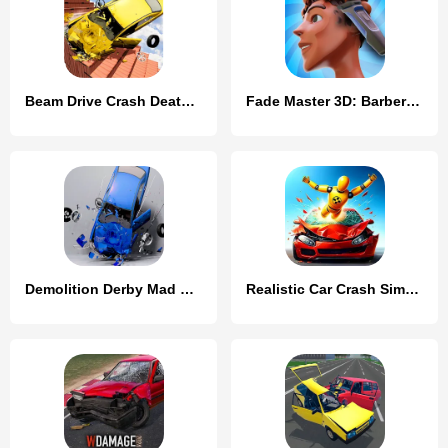
Beam Drive Crash Death Stair C
Fade Master 3D: Barber Shop
Demolition Derby Mad Car Crash
Realistic Car Crash Simulator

▶ [Assignment]
Reproduce the whole listing verbatim. Pictures stay out of the copy.

▶ [Exercise output]
Beam Drive Crash Death Stair C
Fade Master 3D: Barber Shop
Demolition Derby Mad Car Crash
Realistic Car Crash Simulator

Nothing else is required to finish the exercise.